**Data under study:**
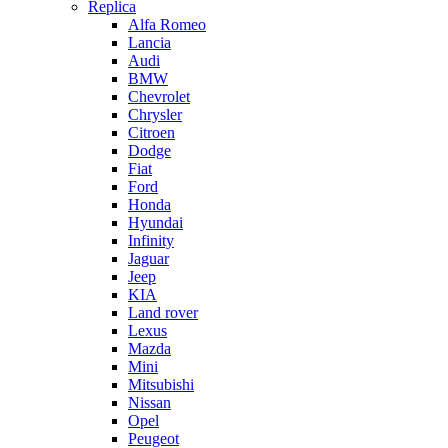
Replica
Alfa Romeo
Lancia
Audi
BMW
Chevrolet
Chrysler
Citroen
Dodge
Fiat
Ford
Honda
Hyundai
Infinity
Jaguar
Jeep
KIA
Land rover
Lexus
Mazda
Mini
Mitsubishi
Nissan
Opel
Peugeot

**Your task:**
Could you restate every record above word for word, leaving the pictures out?

**Answer area:**
Replica
Alfa Romeo
Lancia
Audi
BMW
Chevrolet
Chrysler
Citroen
Dodge
Fiat
Ford
Honda
Hyundai
Infinity
Jaguar
Jeep
KIA
Land rover
Lexus
Mazda
Mini
Mitsubishi
Nissan
Opel
Peugeot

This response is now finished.